(SUPPLIED MATERIAL begins)

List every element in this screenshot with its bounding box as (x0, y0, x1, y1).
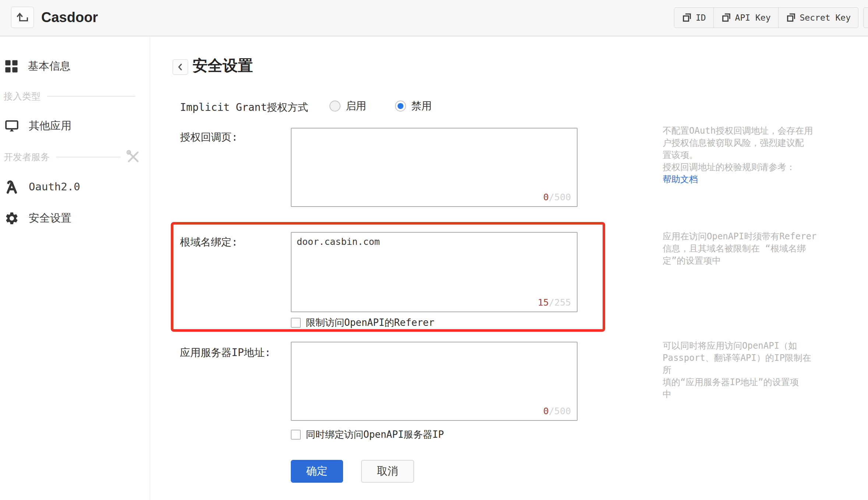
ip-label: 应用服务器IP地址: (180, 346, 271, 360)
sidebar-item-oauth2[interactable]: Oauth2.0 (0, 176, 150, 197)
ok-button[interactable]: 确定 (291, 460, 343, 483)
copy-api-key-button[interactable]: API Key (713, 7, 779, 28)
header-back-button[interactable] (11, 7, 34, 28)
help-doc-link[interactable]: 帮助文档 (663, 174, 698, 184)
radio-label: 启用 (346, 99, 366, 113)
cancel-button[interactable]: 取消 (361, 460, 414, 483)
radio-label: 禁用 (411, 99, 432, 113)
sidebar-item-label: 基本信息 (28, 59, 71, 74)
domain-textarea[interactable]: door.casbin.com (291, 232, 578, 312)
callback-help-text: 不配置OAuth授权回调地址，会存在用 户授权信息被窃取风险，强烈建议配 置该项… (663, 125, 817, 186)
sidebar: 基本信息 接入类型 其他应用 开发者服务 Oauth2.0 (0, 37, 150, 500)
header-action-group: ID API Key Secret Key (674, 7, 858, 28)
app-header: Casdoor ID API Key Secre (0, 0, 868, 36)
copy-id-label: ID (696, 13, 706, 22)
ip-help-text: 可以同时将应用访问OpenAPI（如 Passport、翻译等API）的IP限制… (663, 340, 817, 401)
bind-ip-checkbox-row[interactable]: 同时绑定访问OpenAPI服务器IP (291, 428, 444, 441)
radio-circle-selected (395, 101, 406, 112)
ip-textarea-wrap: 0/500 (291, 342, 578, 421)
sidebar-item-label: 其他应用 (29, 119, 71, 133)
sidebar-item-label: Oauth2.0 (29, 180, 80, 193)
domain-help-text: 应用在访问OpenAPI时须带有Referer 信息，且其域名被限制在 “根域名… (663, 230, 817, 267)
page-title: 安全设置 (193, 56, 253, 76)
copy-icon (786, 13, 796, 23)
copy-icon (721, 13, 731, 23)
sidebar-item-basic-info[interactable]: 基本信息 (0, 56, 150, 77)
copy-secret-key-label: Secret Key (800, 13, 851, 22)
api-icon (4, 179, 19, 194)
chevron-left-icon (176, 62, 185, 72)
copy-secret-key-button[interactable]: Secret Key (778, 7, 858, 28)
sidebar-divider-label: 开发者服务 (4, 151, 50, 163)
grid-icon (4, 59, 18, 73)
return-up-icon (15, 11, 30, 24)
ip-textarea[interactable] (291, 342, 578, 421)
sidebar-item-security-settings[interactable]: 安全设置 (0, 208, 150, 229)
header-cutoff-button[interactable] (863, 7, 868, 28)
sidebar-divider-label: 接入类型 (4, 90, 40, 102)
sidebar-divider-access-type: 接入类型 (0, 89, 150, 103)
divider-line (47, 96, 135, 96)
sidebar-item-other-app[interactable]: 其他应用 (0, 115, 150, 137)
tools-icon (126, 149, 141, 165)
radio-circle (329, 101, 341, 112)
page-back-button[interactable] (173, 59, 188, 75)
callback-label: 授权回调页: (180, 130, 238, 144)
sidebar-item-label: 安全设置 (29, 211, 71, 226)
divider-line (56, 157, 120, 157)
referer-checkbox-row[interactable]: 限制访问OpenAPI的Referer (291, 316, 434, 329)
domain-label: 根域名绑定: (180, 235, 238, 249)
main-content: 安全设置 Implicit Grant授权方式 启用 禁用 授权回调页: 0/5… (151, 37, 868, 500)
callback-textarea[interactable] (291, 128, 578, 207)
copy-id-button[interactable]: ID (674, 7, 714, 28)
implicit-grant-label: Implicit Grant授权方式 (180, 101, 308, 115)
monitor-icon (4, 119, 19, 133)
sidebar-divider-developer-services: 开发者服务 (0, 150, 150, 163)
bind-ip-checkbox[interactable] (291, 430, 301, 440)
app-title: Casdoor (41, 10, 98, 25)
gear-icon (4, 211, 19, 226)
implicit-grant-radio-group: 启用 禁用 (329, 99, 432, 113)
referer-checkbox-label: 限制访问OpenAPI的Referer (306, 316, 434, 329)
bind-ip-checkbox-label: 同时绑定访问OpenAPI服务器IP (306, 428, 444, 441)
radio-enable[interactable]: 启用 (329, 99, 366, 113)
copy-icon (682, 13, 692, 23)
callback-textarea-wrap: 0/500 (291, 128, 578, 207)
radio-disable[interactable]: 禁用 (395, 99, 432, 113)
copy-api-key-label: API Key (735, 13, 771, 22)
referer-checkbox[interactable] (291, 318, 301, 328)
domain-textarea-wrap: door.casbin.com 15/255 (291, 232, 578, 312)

(SUPPLIED MATERIAL ends)

§ **TASK TO COMPLETE**
Filter the listing so that only lines holding the word "group" remain, and copy those lines.

§ **EXERCISE ANSWER**
header-action-group: ID API Key Secret Key (674, 7, 858, 28)
implicit-grant-radio-group: 启用 禁用 (329, 99, 432, 113)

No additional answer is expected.